Icelandic Goat: Farming Information Guide

Icelandic goat is a thousand-year-old animal that has survived to our days since the first inhabitants of the island introduced it to their boats from Norway. It is known that it was the first, very first settlers who brought the goat to Iceland. And it is known why, without this animal, survival would have been completely impossible. Everything in Iceland is pure and autochthonous. Everything is the result of years of isolation, of loneliness. And it is fascinating and peculiar thanks, precisely, to its geographical isolation, a circumstance that has allowed it to have one of the purest breeds in the world, genetically speaking.

Towards the end of the 9th century, therefore, the Scandinavians introduce the goat to the island. Over the years, this fact would encourage the colonies of Icelanders to settle in the country because this versatile animal was going to provide them with the meat they would need, wool, skins, and milk.

This animal, related to its Nordic-Russian “homologous”, has been evolving ever since, but for the better. The geographical isolation of the country has been doing its work progressively, preventing crosses and hybrid breeds that are so damaging to the genetics of any animal and plant race.

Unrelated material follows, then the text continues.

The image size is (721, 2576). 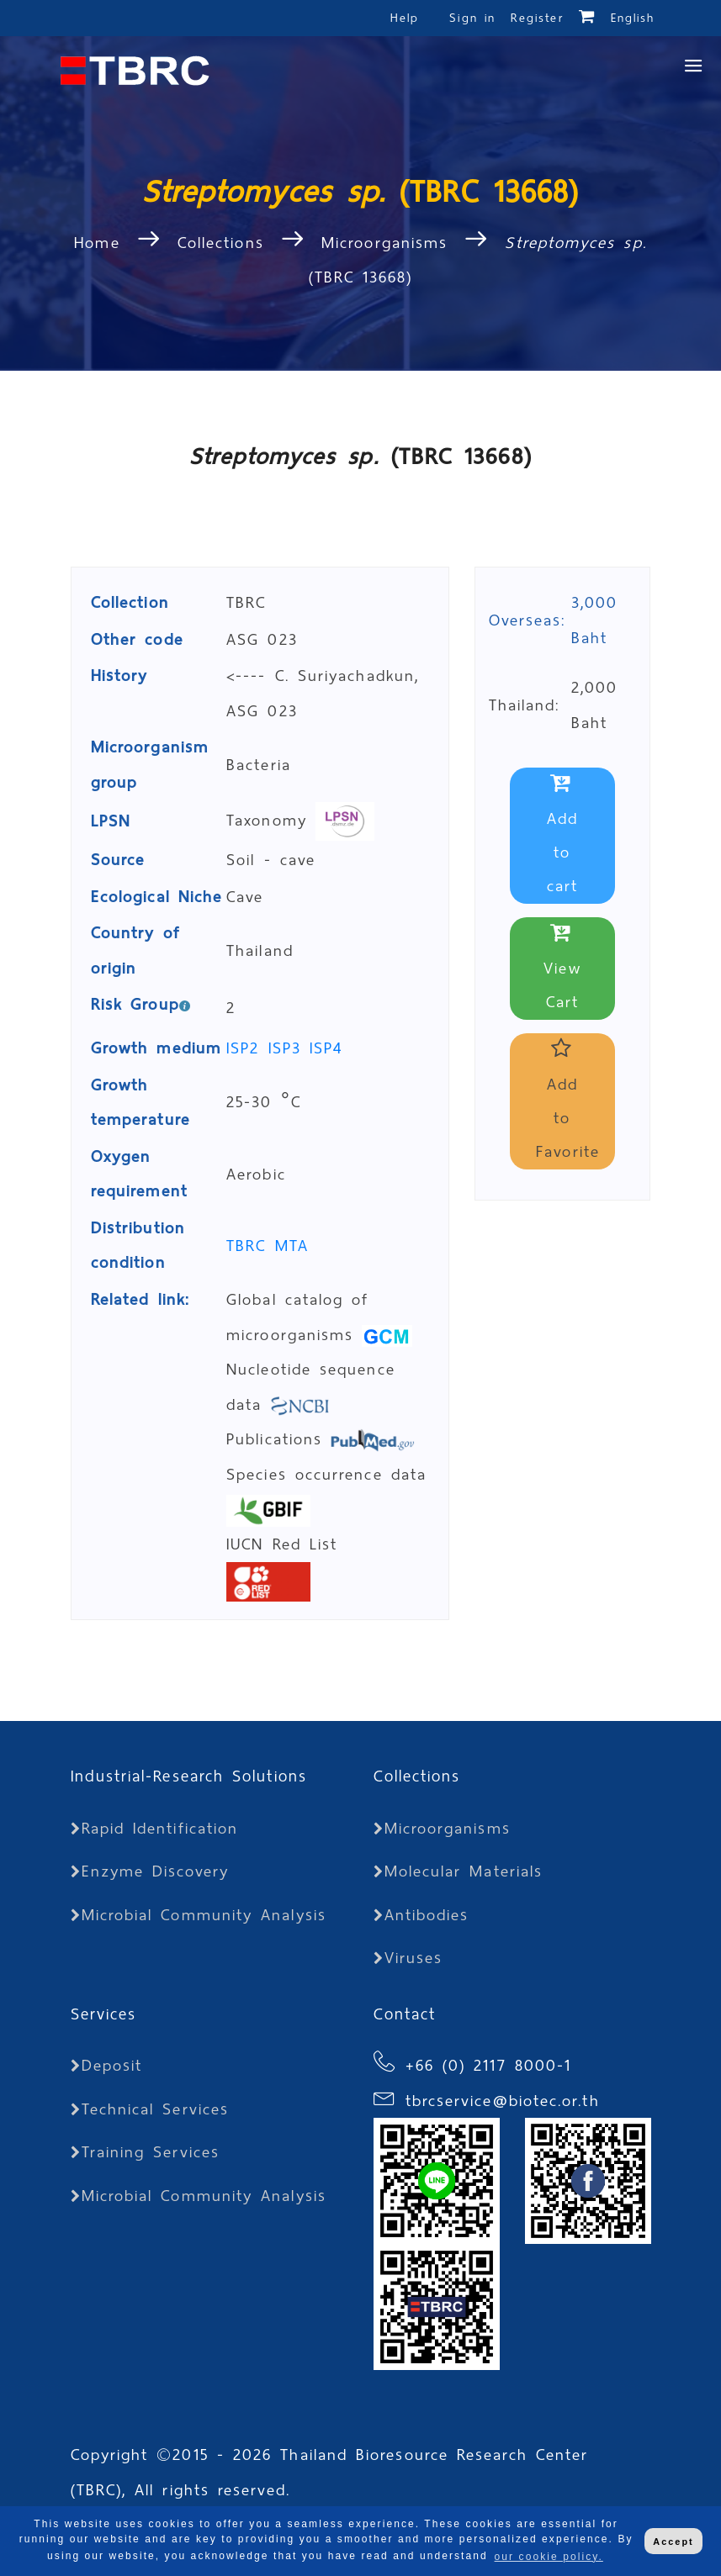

Icelandic goat is a medium-sized breed. The males usually weigh a little more than 100 Kg., while the females rarely exceed 80 Kgs. The range of colors is extensive and the wool they produce is pure and of excellent quality, much appreciated by the tiny Icelandic textile industry.

Also, the fur is usually white, black and gray. In this breed, both males and females have horns that are large, curved and tilted backward. And let’s not talk about their meat and milk, exquisite food items. And her skin is also used to make clothes and garments.

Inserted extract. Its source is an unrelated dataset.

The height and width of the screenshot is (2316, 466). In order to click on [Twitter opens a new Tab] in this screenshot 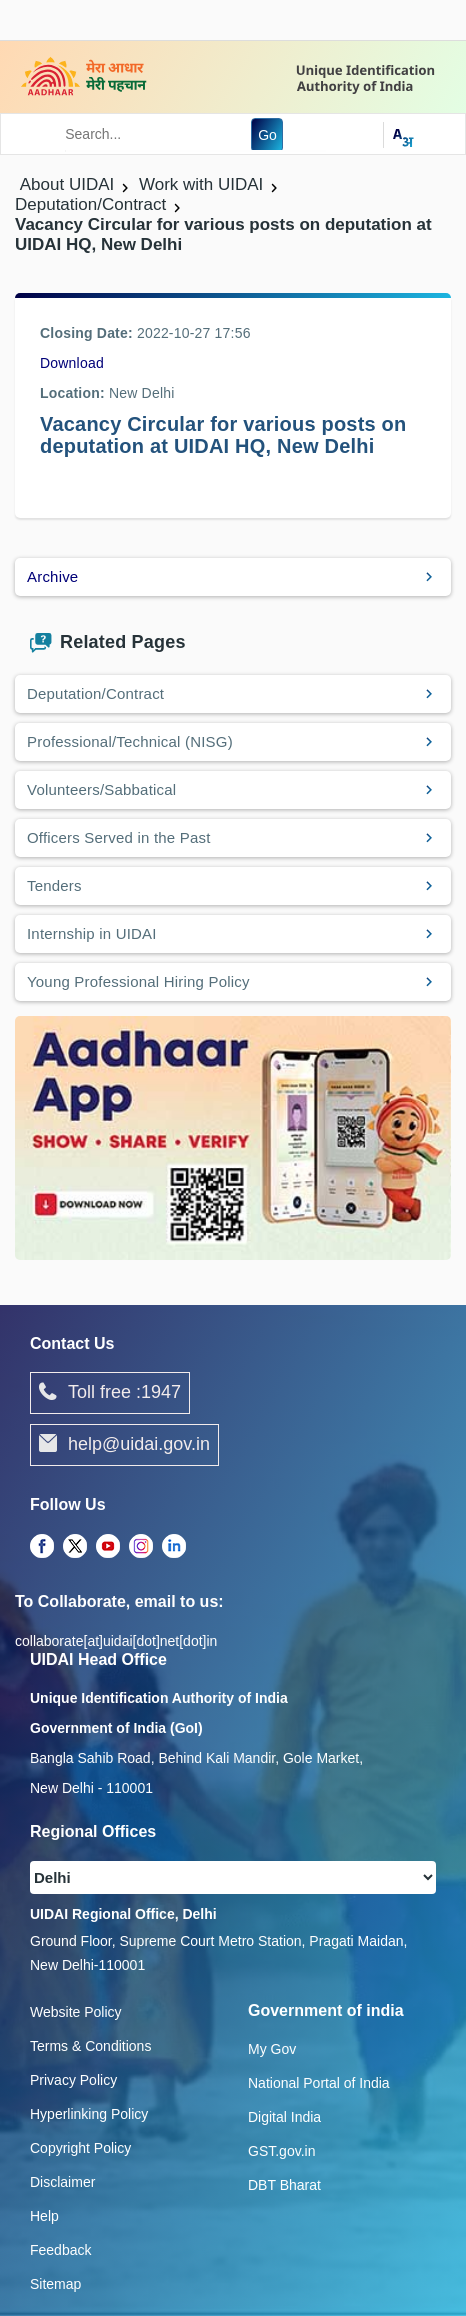, I will do `click(75, 1547)`.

Its livestock profitability is assured, thanks to its genetic purity, a circumstance that allows it to develop at a very fast speed. Far above any other world race of goats. The gestation period is 143 days and the percentage of reproductive mothers over the total number of females in a herd is very high.

Clear indicative of the excellent quality of its genetics. They usually reproduce at the end of the calendar year, in December. Normally, each breeder gives birth to two goats, although there are larger litters. There are them with and without horns, their legs with short, their head and legs are practically naked and their complexion is strong, somewhat chubby.


Icelandic goat is a breed that is multipurpose, which is the breed for the production of milk, meat, and skin. Similarly, it is raised for the production of wool, which is of good quality and excellent for the production of cashmere. In addition, this race because of its character can be used as a pet.

Special Characteristic:

Without natural predatory enemies, the Icelandic goat has remained in Iceland for more than a millennium. Grazing in the open field and generating a new type of livestock society as far as flocks of goat are concerned. Unlike its European neighbors, this breed is not concentrating in flocks of more than 5 or 10 individuals. Generally with an individual regarding grazing who acts as a leader or guide who has an extraordinary perception of the environment, of the climate, of any danger?

As a kind of guardian. Apparently, there is a specific semen bank for this “guardian”. Currently, goat breeding has become the main livestock activity in the country. During the winter, the flocks remain on the farm and surrounding, fenced.

Due to the harsh climatic conditions of the country and the absence of green soil, due to the amount of snow that covers the country. However, with the arrival of summer, the herds of goats are left free to go to graze the mountains. And so they do, grazing around hundreds of square kilometers.

The quality of its meat, precisely, resides there, in the purity of the feeding of these animals. Generally, farmers have an excellent sense of direction and where their flock is at each moment. However, it is impossible to get all the goats back to the farm. Some stay by the way, or escape, or get lost. Those who do not return will never do so. The goat and the Icelandic sheep have been a tool of survival for the Icelanders. Used for centuries as a source of power and heating.

And the future of this peaceful and elegant animal in Iceland is completely assuring. This race has been on the verge of extinction on several occasions. Before the Second World War and then in the early 2000s, and there were only about 340 goats left. And 10 years later the race reached 1000 individuals.